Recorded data
=== Section Start ===
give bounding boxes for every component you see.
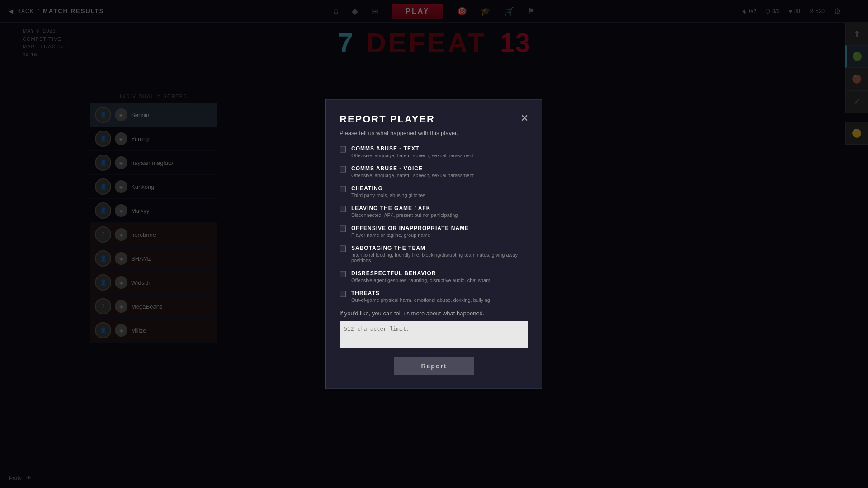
report-checkbox-name[interactable] xyxy=(340,226,346,232)
report-checkbox-cheating[interactable] xyxy=(340,186,346,192)
report-option-content: COMMS ABUSE - TEXT Offensive language, h… xyxy=(351,145,528,158)
modal-close-button[interactable]: ✕ xyxy=(520,113,528,123)
report-option-desc: Intentional feeding, friendly fire, bloc… xyxy=(351,252,528,263)
report-option-content: SABOTAGING THE TEAM Intentional feeding,… xyxy=(351,245,528,263)
report-option-desc: Player name or tagline, group name xyxy=(351,232,528,238)
report-option-title: COMMS ABUSE - VOICE xyxy=(351,165,528,172)
report-option-name[interactable]: OFFENSIVE OR INAPPROPRIATE NAME Player n… xyxy=(340,225,528,238)
report-submit-button[interactable]: Report xyxy=(394,357,474,375)
report-option-afk[interactable]: LEAVING THE GAME / AFK Disconnected, AFK… xyxy=(340,205,528,218)
report-option-sabotage[interactable]: SABOTAGING THE TEAM Intentional feeding,… xyxy=(340,245,528,263)
report-checkbox-disrespect[interactable] xyxy=(340,271,346,277)
report-option-desc: Out-of-game physical harm, emotional abu… xyxy=(351,297,528,303)
report-option-threats[interactable]: THREATS Out-of-game physical harm, emoti… xyxy=(340,290,528,303)
report-option-desc: Third party tools, abusing glitches xyxy=(351,192,528,198)
report-option-comms-voice[interactable]: COMMS ABUSE - VOICE Offensive language, … xyxy=(340,165,528,178)
report-option-desc: Disconnected, AFK, present but not parti… xyxy=(351,212,528,218)
report-option-content: THREATS Out-of-game physical harm, emoti… xyxy=(351,290,528,303)
report-option-title: SABOTAGING THE TEAM xyxy=(351,245,528,251)
report-option-title: CHEATING xyxy=(351,185,528,192)
report-checkbox-afk[interactable] xyxy=(340,206,346,212)
modal-extra-label: If you'd like, you can tell us more abou… xyxy=(340,310,528,317)
modal-header: REPORT PLAYER ✕ xyxy=(340,113,528,125)
modal-title: REPORT PLAYER xyxy=(340,113,435,125)
report-option-content: DISRESPECTFUL BEHAVIOR Offensive agent g… xyxy=(351,270,528,283)
report-option-comms-text[interactable]: COMMS ABUSE - TEXT Offensive language, h… xyxy=(340,145,528,158)
report-option-content: COMMS ABUSE - VOICE Offensive language, … xyxy=(351,165,528,178)
report-option-desc: Offensive language, hateful speech, sexu… xyxy=(351,153,528,158)
report-checkbox-sabotage[interactable] xyxy=(340,246,346,252)
report-option-title: COMMS ABUSE - TEXT xyxy=(351,145,528,152)
modal-subtitle: Please tell us what happened with this p… xyxy=(340,130,528,136)
report-option-cheating[interactable]: CHEATING Third party tools, abusing glit… xyxy=(340,185,528,198)
report-option-desc: Offensive agent gestures, taunting, disr… xyxy=(351,277,528,283)
report-option-content: LEAVING THE GAME / AFK Disconnected, AFK… xyxy=(351,205,528,218)
report-option-content: OFFENSIVE OR INAPPROPRIATE NAME Player n… xyxy=(351,225,528,238)
report-option-title: OFFENSIVE OR INAPPROPRIATE NAME xyxy=(351,225,528,231)
report-option-content: CHEATING Third party tools, abusing glit… xyxy=(351,185,528,198)
report-option-desc: Offensive language, hateful speech, sexu… xyxy=(351,173,528,178)
report-option-title: DISRESPECTFUL BEHAVIOR xyxy=(351,270,528,277)
report-checkbox-comms-voice[interactable] xyxy=(340,166,346,173)
report-checkbox-comms-text[interactable] xyxy=(340,146,346,153)
report-player-modal: REPORT PLAYER ✕ Please tell us what happ… xyxy=(326,99,542,389)
report-option-title: THREATS xyxy=(351,290,528,296)
report-checkbox-threats[interactable] xyxy=(340,291,346,297)
report-textarea[interactable] xyxy=(340,321,528,348)
report-option-title: LEAVING THE GAME / AFK xyxy=(351,205,528,211)
report-option-disrespect[interactable]: DISRESPECTFUL BEHAVIOR Offensive agent g… xyxy=(340,270,528,283)
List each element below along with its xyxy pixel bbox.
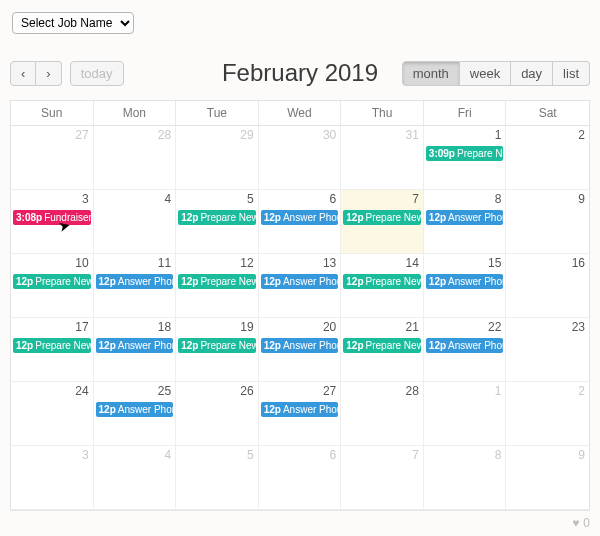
day-cell[interactable]: 23: [506, 318, 589, 382]
calendar-event[interactable]: 12pAnswer Phone: [426, 338, 504, 353]
event-time: 12p: [264, 276, 281, 287]
day-cell[interactable]: 1512pAnswer Phone: [424, 254, 507, 318]
event-title: Answer Phone: [118, 404, 173, 415]
calendar-event[interactable]: 12pPrepare Newsl: [178, 338, 256, 353]
day-cell[interactable]: 6: [259, 446, 342, 510]
day-cell[interactable]: 1312pAnswer Phone: [259, 254, 342, 318]
calendar-event[interactable]: 12pAnswer Phone: [426, 210, 504, 225]
day-cell[interactable]: 9: [506, 446, 589, 510]
calendar-event[interactable]: 12pPrepare Newsl: [343, 274, 421, 289]
day-number: 15: [488, 256, 501, 270]
day-cell[interactable]: 16: [506, 254, 589, 318]
prev-button[interactable]: ‹: [10, 61, 36, 86]
day-cell[interactable]: 9: [506, 190, 589, 254]
dow-header: Mon: [94, 101, 177, 126]
calendar-event[interactable]: 12pAnswer Phone: [96, 274, 174, 289]
event-title: Answer Phone: [283, 404, 338, 415]
calendar-event[interactable]: 12pPrepare Newsl: [178, 274, 256, 289]
day-cell[interactable]: 4: [94, 446, 177, 510]
day-cell[interactable]: 2712pAnswer Phone: [259, 382, 342, 446]
calendar-event[interactable]: 12pPrepare Newsl: [343, 210, 421, 225]
calendar-event[interactable]: 12pPrepare Newsl: [343, 338, 421, 353]
event-title: Answer Phone: [118, 276, 173, 287]
event-time: 12p: [429, 276, 446, 287]
day-number: 8: [495, 448, 502, 462]
day-cell[interactable]: 31: [341, 126, 424, 190]
day-cell[interactable]: 1412pPrepare Newsl: [341, 254, 424, 318]
calendar-event[interactable]: 12pAnswer Phone: [96, 338, 174, 353]
day-cell[interactable]: 4: [94, 190, 177, 254]
day-cell[interactable]: 1212pPrepare Newsl: [176, 254, 259, 318]
day-cell[interactable]: 2212pAnswer Phone: [424, 318, 507, 382]
view-month-button[interactable]: month: [402, 61, 460, 86]
calendar-event[interactable]: 12pAnswer Phone: [96, 402, 174, 417]
day-cell[interactable]: 1712pPrepare Newsl: [11, 318, 94, 382]
day-number: 31: [405, 128, 418, 142]
footer: ♥ 0: [572, 516, 590, 530]
today-button[interactable]: today: [70, 61, 124, 86]
event-title: Answer Phone: [283, 340, 338, 351]
calendar-event[interactable]: 12pPrepare Newsl: [13, 338, 91, 353]
next-button[interactable]: ›: [36, 61, 61, 86]
calendar-event[interactable]: 3:08pFundraiser P: [13, 210, 91, 225]
day-cell[interactable]: 2: [506, 382, 589, 446]
event-time: 3:09p: [429, 148, 455, 159]
calendar-event[interactable]: 3:09pPrepare New: [426, 146, 504, 161]
day-cell[interactable]: 3: [11, 446, 94, 510]
day-cell[interactable]: 2512pAnswer Phone: [94, 382, 177, 446]
calendar-event[interactable]: 12pPrepare Newsl: [13, 274, 91, 289]
day-cell[interactable]: 29: [176, 126, 259, 190]
event-title: Answer Phone: [283, 212, 338, 223]
event-time: 12p: [181, 212, 198, 223]
day-cell[interactable]: 27: [11, 126, 94, 190]
heart-icon[interactable]: ♥: [572, 516, 579, 530]
day-number: 28: [405, 384, 418, 398]
day-cell[interactable]: 5: [176, 446, 259, 510]
day-number: 27: [323, 384, 336, 398]
event-time: 12p: [181, 340, 198, 351]
day-number: 29: [240, 128, 253, 142]
event-time: 12p: [264, 212, 281, 223]
day-cell[interactable]: 2: [506, 126, 589, 190]
day-cell[interactable]: 1112pAnswer Phone: [94, 254, 177, 318]
day-cell[interactable]: 2012pAnswer Phone: [259, 318, 342, 382]
day-number: 1: [495, 384, 502, 398]
dow-header: Sun: [11, 101, 94, 126]
day-cell[interactable]: 28: [341, 382, 424, 446]
day-cell[interactable]: 13:09pPrepare New: [424, 126, 507, 190]
day-cell[interactable]: 8: [424, 446, 507, 510]
day-cell[interactable]: 30: [259, 126, 342, 190]
day-cell[interactable]: 812pAnswer Phone: [424, 190, 507, 254]
day-cell[interactable]: 33:08pFundraiser P: [11, 190, 94, 254]
day-cell[interactable]: 612pAnswer Phone: [259, 190, 342, 254]
event-time: 12p: [346, 276, 363, 287]
job-name-select[interactable]: Select Job Name: [12, 12, 134, 34]
day-number: 18: [158, 320, 171, 334]
day-cell[interactable]: 2112pPrepare Newsl: [341, 318, 424, 382]
day-number: 14: [405, 256, 418, 270]
calendar-event[interactable]: 12pAnswer Phone: [261, 274, 339, 289]
event-time: 12p: [16, 340, 33, 351]
event-time: 12p: [346, 212, 363, 223]
day-cell[interactable]: 24: [11, 382, 94, 446]
day-cell[interactable]: 1: [424, 382, 507, 446]
event-time: 3:08p: [16, 212, 42, 223]
day-cell[interactable]: 1012pPrepare Newsl: [11, 254, 94, 318]
day-cell[interactable]: 512pPrepare Newsl: [176, 190, 259, 254]
day-cell[interactable]: 712pPrepare Newsl: [341, 190, 424, 254]
calendar-event[interactable]: 12pAnswer Phone: [261, 402, 339, 417]
calendar-event[interactable]: 12pAnswer Phone: [261, 210, 339, 225]
day-cell[interactable]: 7: [341, 446, 424, 510]
day-cell[interactable]: 26: [176, 382, 259, 446]
day-cell[interactable]: 28: [94, 126, 177, 190]
day-cell[interactable]: 1812pAnswer Phone: [94, 318, 177, 382]
view-list-button[interactable]: list: [553, 61, 590, 86]
calendar-event[interactable]: 12pPrepare Newsl: [178, 210, 256, 225]
view-week-button[interactable]: week: [460, 61, 511, 86]
day-cell[interactable]: 1912pPrepare Newsl: [176, 318, 259, 382]
view-day-button[interactable]: day: [511, 61, 553, 86]
event-title: Prepare Newsl: [200, 212, 255, 223]
calendar-event[interactable]: 12pAnswer Phone: [426, 274, 504, 289]
like-count: 0: [583, 516, 590, 530]
calendar-event[interactable]: 12pAnswer Phone: [261, 338, 339, 353]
=== Section End ===
■ BRIEF ■
Would you count the lines in the data that contain "abusing" and answer with only the number?

■ SOLUTION ■
3